Bendyshe grinned and for an instant looked almost identical to his ancestor. “By virtue of our ability to evade government influence, the members of the Cannibal Club cannot be classified. We are fugitives. Ghosts. We inhabit the cracks in the system.”

The floor vibrated, and a rumble signified the starting of the ship’s engines.

Having been reminded of the original Thomas Bendyshe, Burton said, “You hinted at some reason for your resemblance to your—what?– great-great-great-grandfather?”

“Seven greats.”

“By my Aunt Gwendolyn’s woefully woven wig!” Swinburne cried out. “Have we really come so far?”

“You are two hundred and seventy years from home.

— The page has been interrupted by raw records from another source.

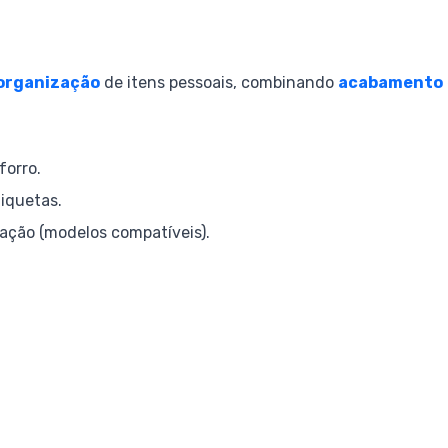
organização
de itens pessoais, combinando
acabamento
forro.
tiquetas.
ação (modelos compatíveis).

Yes, Sir Richard, I resemble him because my father’s DNA was manipulated to accentuate the Bendyshe inheritance, and I am his—my father’s, I mean—clone.”

The floor tilted slightly as the Mary Seacole rose into the air and turned.

“You’ve lost me,” Burton said. “I understand what DNA is, having briefly inhabited the mind of the sane Edward Oxford, but—”

“That doesn’t help me,” Trounce grumbled. “I hardly understand a bloody word. You might as well speak in Greek.”

Burton looked at his friend, thought for a moment, then said, “DNA is a component of the cells in your body. It dictates how you will grow, what you will look like, what strengths and weaknesses you possess, and to some extent, how you will behave.” He turned back to Bendyshe. “Correct?”

“In a nutshell.”

“But clone?”

“Cloning involves the exact reproduction of DNA. I am not my father’s son. I am his replica, as he was of his father. All the current Cannibals are identical to their immediate forebears. You see, it was discovered during the twenty-first century that memories are inscribed into DNA and can be passed on to clones, though it requires medical intercession to make those from earlier generations available. My father had many of his ancestors’ recollections brought to the fore. They’ve been passed on to me. The Cannibal Club’s mission is one that spans centuries, so we felt it would be advantageous to have this continuity.” He stopped, peered at Burton, and went on, “For example, I vaguely recall your last meeting with my namesake. I believe we—I mean, you and he—took lunch at the Athenaeum and were interrupted by the arrival of a constable?”